Hi,
I routinely use JLD2 to save the results of simulations to the disk on my university’s HPC. However, about 1 in 100 times, I get the following error:
ERROR: LoadError: IOError: stat("/storage/home/mvg6042/scratch/qps_2_5/data_40_particles_2_5_filling_factor_2_0_qps_68_chain_number.jld2"): Unknown system error -116 (Unknown system error -116)
Stacktrace:
[1] uv_error
@ ./libuv.jl:100 [inlined]
[2] stat(path::String)
@ Base.Filesystem ./stat.jl:152
[3] isdir
@ ./stat.jl:461 [inlined]
[4] checkpath_save(file::String)
@ FileIO ~/work/.julia/packages/FileIO/PtqMQ/src/loadsave.jl:173
[5] save(file::String, args::Dict{String, Any}; options::@Kwargs{})
@ FileIO ~/work/.julia/packages/FileIO/PtqMQ/src/loadsave.jl:126
[6] save
@ ~/work/.julia/packages/FileIO/PtqMQ/src/loadsave.jl:125 [inlined]
[7] gibbs_sampler(filename::var"#filename#20"{String, Int64, Int64, Int64, Int64, Int64}, chain_number::Int64, Qstar::Rational{Int64}, l_m_list::Vector{Tuple{Rational{Int64}, Rational{Int64}}}, p::Int64, num_thermalization::Int64, num_steps::Int64)

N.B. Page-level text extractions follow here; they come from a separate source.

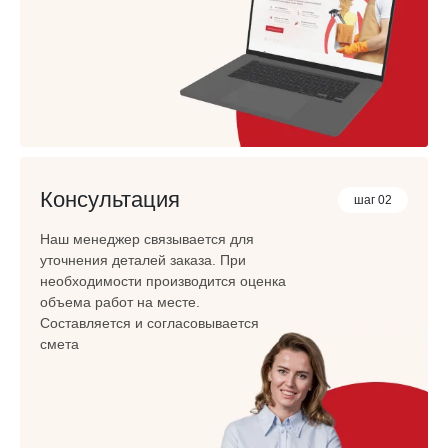
Консультация
шаг 02
Наш менеджер связывается для
уточнения деталей заказа. При
необходимости производится оценка
объема работ на месте.
Составляется и согласовывается
смета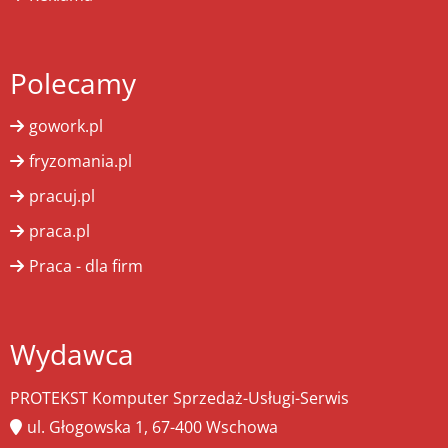
Polecamy
gowork.pl
fryzomania.pl
pracuj.pl
praca.pl
Praca - dla firm
Wydawca
PROTEKST Komputer Sprzedaż-Usługi-Serwis
ul. Głogowska 1, 67-400 Wschowa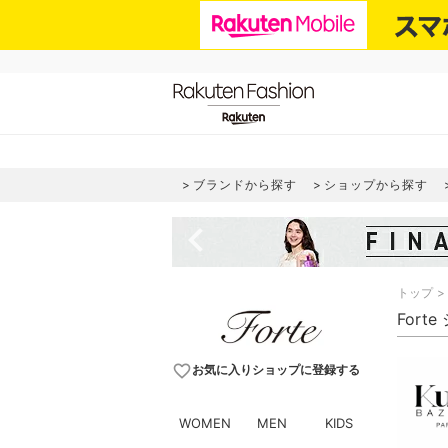
ブランドから探す
ショップから探す
navigate_before
トップ
Fort
favorite_border
お気に入りショップに登録する
WOMEN
MEN
KIDS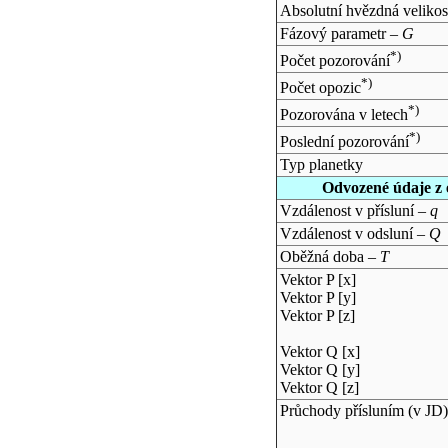
Absolutní hvězdná velikos
Fázový parametr –
G
*)
Počet pozorování
*)
Počet opozic
*)
Pozorována v letech
*)
Poslední pozorování
Typ planetky
Odvozené údaje z 
Vzdálenost v přísluní –
q
Vzdálenost v odsluní –
Q
Oběžná doba –
T
Vektor P [x]
Vektor P [y]
Vektor P [z]
Vektor Q [x]
Vektor Q [y]
Vektor Q [z]
Průchody přísluním (v
JD
)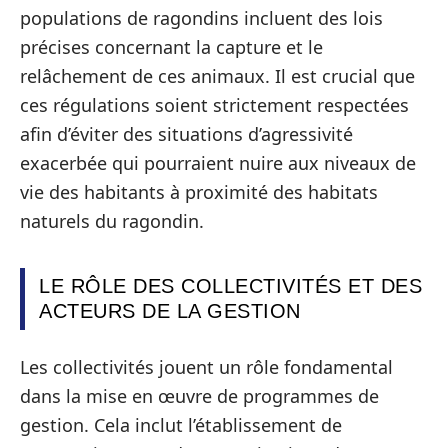
populations de ragondins incluent des lois
précises concernant la capture et le
relâchement de ces animaux. Il est crucial que
ces régulations soient strictement respectées
afin d’éviter des situations d’agressivité
exacerbée qui pourraient nuire aux niveaux de
vie des habitants à proximité des habitats
naturels du ragondin.
LE RÔLE DES COLLECTIVITÉS ET DES
ACTEURS DE LA GESTION
Les collectivités jouent un rôle fondamental
dans la mise en œuvre de programmes de
gestion. Cela inclut l’établissement de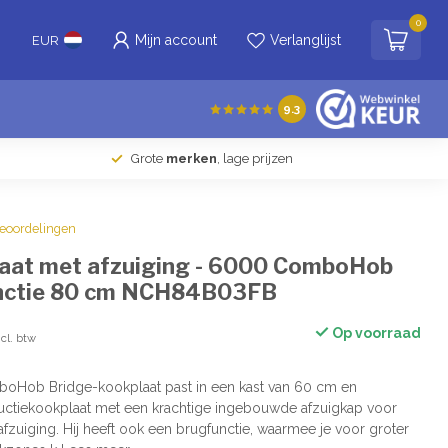
0
Mijn account
Verlanglijst
EUR
9.3
Grote
merken
, lage prijzen
beoordelingen
aat met afzuiging - 6000 ComboHob
nctie 80 cm NCH84B03FB
Op voorraad
ncl. btw
oHob Bridge-kookplaat past in een kast van 60 cm en
uctiekookplaat met een krachtige ingebouwde afzuigkap voor
zuiging. Hij heeft ook een brugfunctie, waarmee je voor groter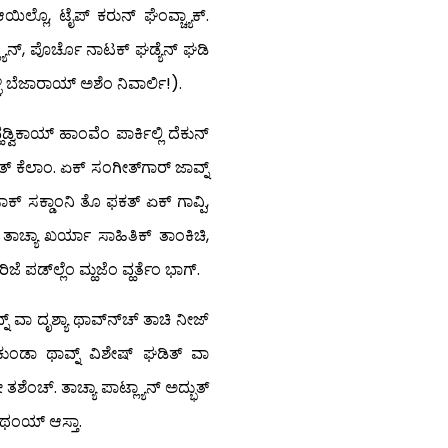
 ಆಯಿಲ್ಲೊ, ಟೈಪ್ ಕರುನ್ ಘೆಂವ್ಚ್ಯಾಕ್.
ಲ್ಯಾನ್, ಪೊರ್ಚೊ ನಾಟಕ್ ಘಡ್ಯೆನ್ ಘಡಿ
ಳ್ಳಿ ಬೆಜಾರಾಯ್ ಅಶೆಂ ನಿವಾರ್ಲಿ!).
ಡ್ವಿಕಾಯ್ ಹಾಂವೆಂ ಪಾರ್ಕಿಲ್ಲಿ ದೆಕುನ್
ತ್ ಕೆಲಾಂ. ಏಕ್ ಸಂಗೀತ್‍ಗಾರ್ ಜಾವ್ನ್
ಾಕ್ ಸಕ್ಡಾಂನಿ ತೊ ಫಕತ್ ಏಕ್ ಗಾವ್ಪಿ,
 ತಾಚ್ಯಾ ಖರ್ಯಾ ಸಾಹಿತಿಕ್ ತಾಂಕಿಚಿ,
ಜೆ ಪಡ್‍ಲ್ಲೆಂ ಮ್ಹಜೆಂ ವ್ಹರ್ತೆಂ ಭಾಗ್.
ನ್ ವಾ ದೃಶ್ಯಾ ಥಾವ್ನ್‍ಚ್ ತಾಚಿ ನೀಜ್
ಕುಂಡಾ ಥಾವ್ನ್ ವಿಶೇಷ್ ಘಡಿತ್ ವಾ
ೆಂಚ್. ತಾಚ್ಯಾ ಪಾಟ್ಲ್ಯಾನ್ ಅದ್ಭುತ್
ಾ ಥಂಯ್ ಆಸ್ತಾ.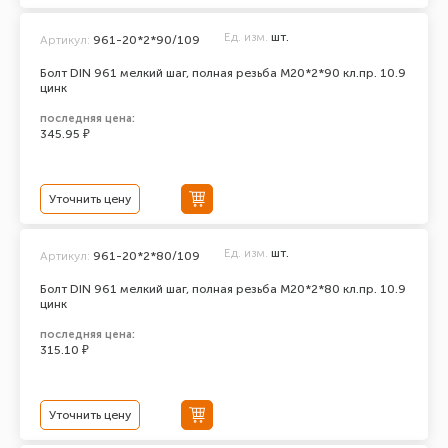
Ед. изм.
шт.
Артикул:
961-20*2*90/109
Болт DIN 961 мелкий шаг, полная резьба M20*2*90 кл.пр. 10.9
цинк
последняя цена:
345.95 ₽
Уточнить цену
Ед. изм.
шт.
Артикул:
961-20*2*80/109
Болт DIN 961 мелкий шаг, полная резьба M20*2*80 кл.пр. 10.9
цинк
последняя цена:
315.10 ₽
Уточнить цену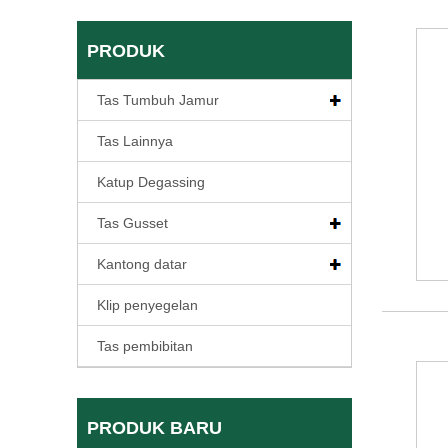
PRODUK
Tas Tumbuh Jamur
Tas Lainnya
Katup Degassing
Tas Gusset
Kantong datar
Klip penyegelan
Tas pembibitan
PRODUK BARU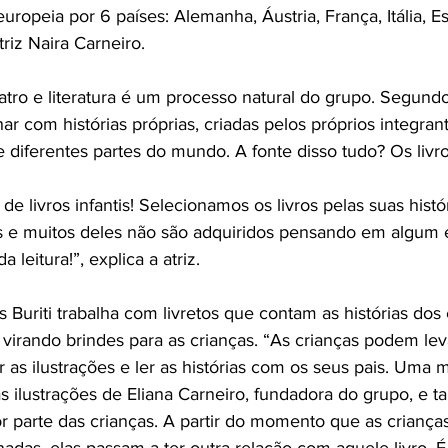
uropeia por 6 países: Alemanha, Áustria, França, Itália, E
riz Naira Carneiro.
atro e literatura é um processo natural do grupo. Segundo
lhar com histórias próprias, criadas pelos próprios integran
e diferentes partes do mundo. A fonte disso tudo? Os livros
 livros infantis! Selecionamos os livros pelas suas hist
es e muitos deles não são adquiridos pensando em algum 
 leitura!”, explica a atriz. 
Buriti trabalha com livretos que contam as histórias dos
irando brindes para as crianças. “As crianças podem leva
ir as ilustrações e ler as histórias com os seus pais. Uma 
as ilustrações de Eliana Carneiro, fundadora do grupo, e 
por parte das crianças. A partir do momento que as criança
adas, elas passam a ter outra relação com aquele livro. 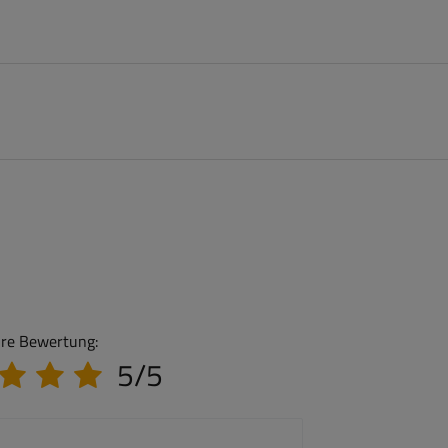
hre Bewertung:
5/5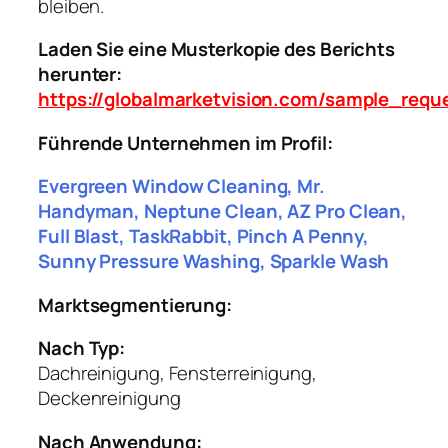
bleiben.
Laden Sie eine Musterkopie des Berichts
herunter:
https://globalmarketvision.com/sample_requ
Führende Unternehmen im Profil:
Evergreen Window Cleaning, Mr.
Handyman, Neptune Clean, AZ Pro Clean,
Full Blast, TaskRabbit, Pinch A Penny,
Sunny Pressure Washing, Sparkle Wash
Marktsegmentierung:
Nach Typ:
Dachreinigung, Fensterreinigung,
Deckenreinigung
Nach Anwendung:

@ Main /storage/work/mvg6042/qps_2_5/sampler_single_state.jl:227
[8] sample_qps(folder_name::String, chain_number::Int64, N::Int64, n::Int64, p::Int64, num_qps_1::Int64, num_qps_2::Int64, num_thermalization::Int64, num_steps::Int64)
@ Main /storage/work/mvg6042/qps_2_5/sampler_single_state.jl:263
[9] top-level scope
@ /storage/work/mvg6042/qps_2_5/sampler_single_state.jl:308
in expression starting at /storage/work/mvg6042/qps_2_5/sampler_single_state.jl:299
I am unsure what causes this. The issue is sporadic, making it difficult to diagnose. I am using the following Julia version:
Julia Version 1.10.7
Commit 4976d05258e (2024-11-26 15:57 UTC)
Build Info:
Official https://julialang.org/ release
Platform Info:
OS: Linux (x86_64-linux-gnu)
CPU: 24 × Intel(R) Xeon(R) CPU E5-2650 v4 @ 2.20GHz
WORD_SIZE: 64
LIBM: libopenlibm
LLVM: libLLVM-15.0.7 (ORCJIT, broadwell)
Threads: 1 default, 0 interactive, 1 GC (on 24 virtual cores)
And this is the relevant code-block which calls JLD2.save:
data["number of steps"] = monte_carlo_iter
data["acceptance rate"] = num_samples_accepted/monte_carlo_iter
data["monte carlo duration"] = time() - t0
data["pair densities"] = accumulated_pair_density ./ monte_carlo_iter
data["r grid"] = 0.50 .* (rgrid[1:end-1] .+ rgrid[2:end])
data["density"] = accumulated_density ./ monte_carlo_iter ./ Agrid
data["theta grid"] = 0.50 .* (θmesh[1:end-1] .+ θmesh[2:end])
save(filename(chain_number), data)
Here, data is a Dict.
Any insights into potential causes or debugging strategies would be greatly appreciated.